Fuad November 17th Day 57 Senegal

Goree Island Is Heavy

For someone who likes history a lot, I don’t like Slave Islands or Doors of No Return. I still haven’t been to Badagry. Ouidah only has the arch, and stories scattered across the Internet. Kunta Kinteh Island was outrageously expensive.

But Goree Island, Senegal’s own ‘Slave Island’, seemed inevitable.

“Ah, you’re Nigerian,” one man said to me, with his dark shades. His name is Isa. “You have Badagry and Calabar, we have Goree Island.”

“My name is Fu’ad.”

“Nice to meet you, Fu’ad,” we shook hands, and then he just goes on to drop more facts. “You know, most of the people they carried were either Yoruba from Nigeria and Benin, or Igbo, or Bambara from Mali, or Wollof from here.”

“When you get to the Island, you’ll need a guide,” he said just as we were going to get our tickets, “let me know. I’ll wait for you.”

The boat that carries people from the Dakar port to Goree Island has a 300-people capacity. It costs 5,000 CFA for non-Africans, 2,700 for non-Senegalese Africans, and 1,000 for Senegalese. The trip takes 20 minutes.

I don’t know if visiting Goree Island when we did was a good idea, but as the Island came in view, I felt a growing dread for the place.

I’m currently listening to a podcast by the New York Times; it’s called 1619. That’s the year the first 20 slaves reached America. 20, not because that’s all the slave traders enslaved from Africa, but 20 because those were the only ones that made it to America alive.

Goree Island is the farthest point of no return. At 3.5km off Africa’s most westernmost Mainland city, Dakar (Cape Verde is the most westernmost country), it is the true finality. A certainty that, if you made it across past this island, you were going to die aboard a slave ship, and then thrown into the Ocean. If you didn’t die, the next time you set foot on land, it’d be on one where you’d be a slave.

The 20-minute ride to Goree Island ended at the Island’s only port, with its small beach. The first sound you hear is rhythmic rattling.

They call is Kes Kes here, and it’s a Percussion instrument that feels like two mini tambourines attached by a cord.

Standing in front of us waiting, was Isa.

The tour started with a quick walkthrough Goree. There’s some Dutch, Portuguese, and French history here. We walked past the Museum that didn’t open till 2.30 pm. We walked the aisles on the Island, past an art market that has all kinds of art that we’ve seen in art markets in at least 3 other countries. Past people selling fruits. Till we got to a hill on the Island, with a giant canon sitting on top.

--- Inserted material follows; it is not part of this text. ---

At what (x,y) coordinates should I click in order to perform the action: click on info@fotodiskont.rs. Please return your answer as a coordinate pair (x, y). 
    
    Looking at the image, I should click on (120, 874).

“The French brought this here bit by bit during the World War,” Isa said, “they didn’t want to take any chance against the Nazis.”

The French mostly occupied Goree until Senegal’s independence in 1960. “After that time, many people moved from the Mainland to come and live here.”

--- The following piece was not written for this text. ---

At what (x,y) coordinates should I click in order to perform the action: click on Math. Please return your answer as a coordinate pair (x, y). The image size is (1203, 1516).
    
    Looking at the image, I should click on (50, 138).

We headed to the museum. It was open now. This museum has no artefacts and well-treated photos. It’s cells. Empty cells where slaves once occupied. One cell is for children. One for men. “This one,” Isa said, “is for twenty men.” 20 men would have to be standing side by side for it to fit.

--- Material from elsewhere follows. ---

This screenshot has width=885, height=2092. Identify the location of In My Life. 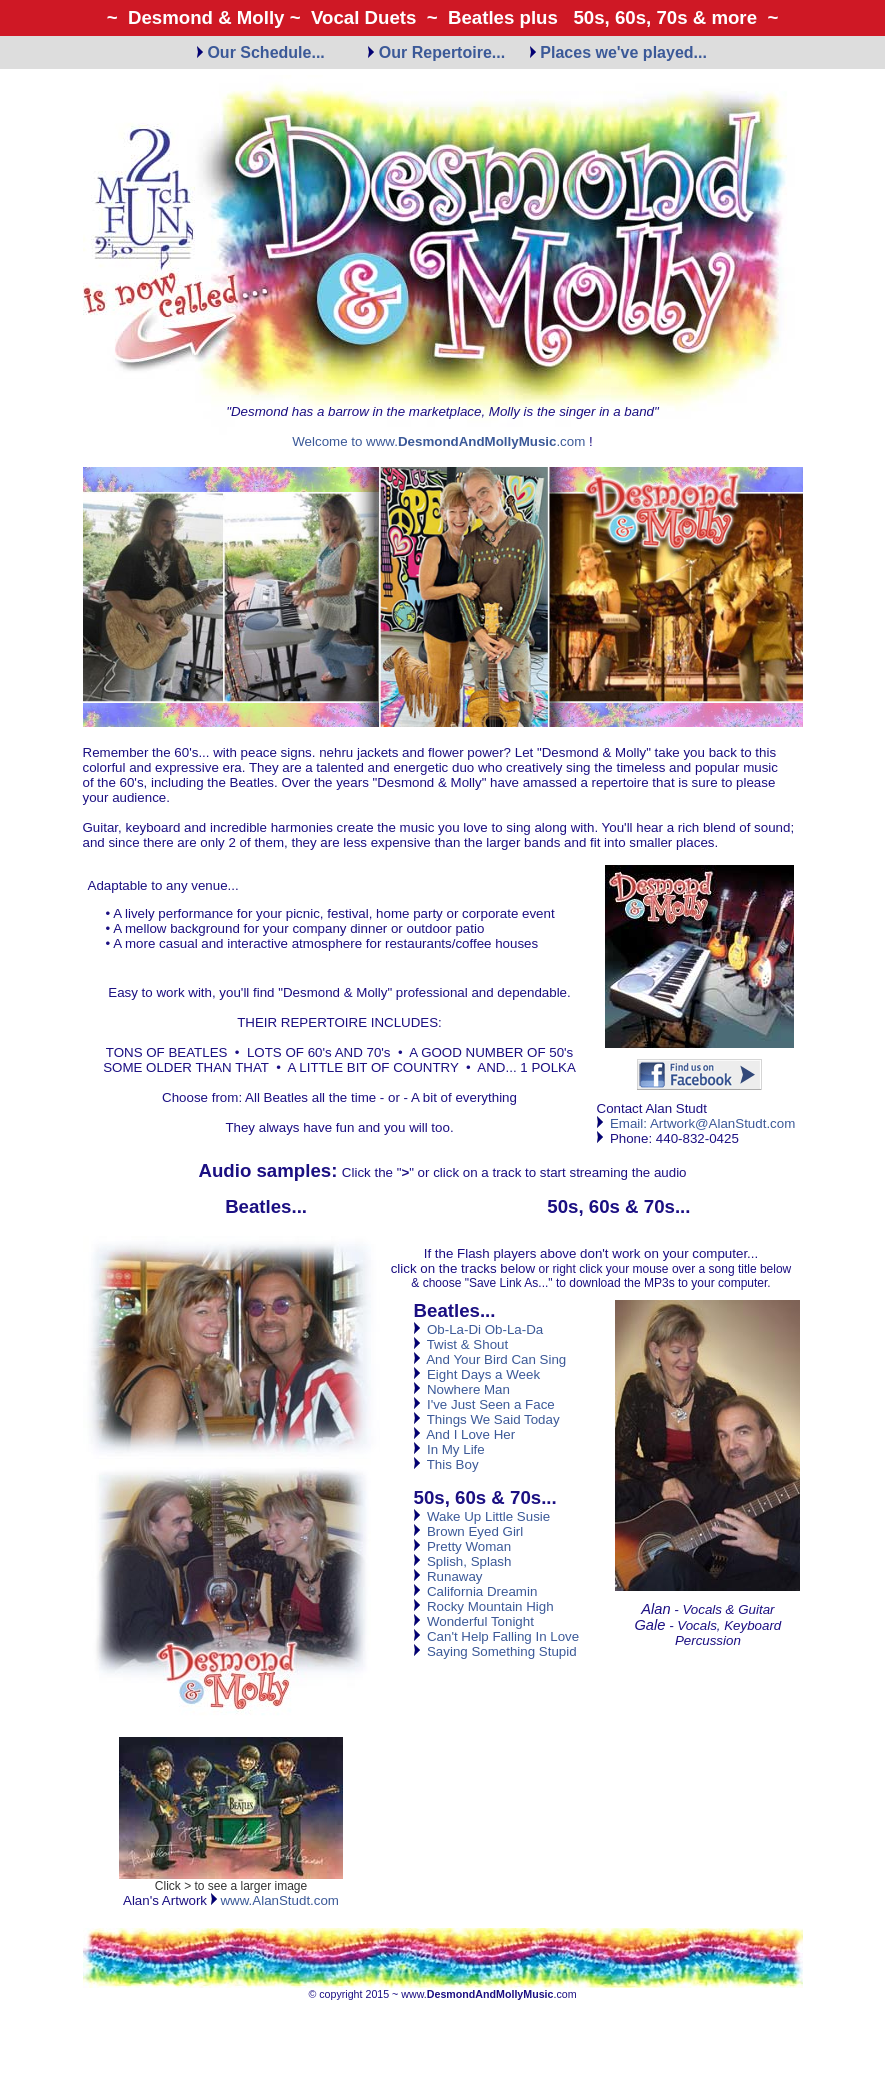
(449, 1449).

There’s a cell that’s about as high as my waist, “that one is for slaves who show resistance.”

There’s a tiny door, beyond it is the ocean. “Everyone stands here in a single file, facing the water,” Isa explained like he’d explained to every tourist for the past twenty-something years.

“Someone then comes from behind and brands them. Because their names don’t matter, only who owns them.”

A white woman was crying nearby, and Toke wondered why. There were a lot of white people there, in fact. Still, Toke wondered why they were there, taking touristy pictures.

I dunno why. I guess people deserve to know. I haven’t thought about it deeply enough to have a fully formed.
“I can’t stay here,” Kayode said, taking a few steps back towards the entrance. We followed him quietly.

By now, everyone was hungry, so we headed out to grab lunch. Then to the tiny beach for a swim.

Now, I wonder who swam at that beach and who was thrown in to die. Back when I was standing beside the water, all I wanted was a good swim in really cold water.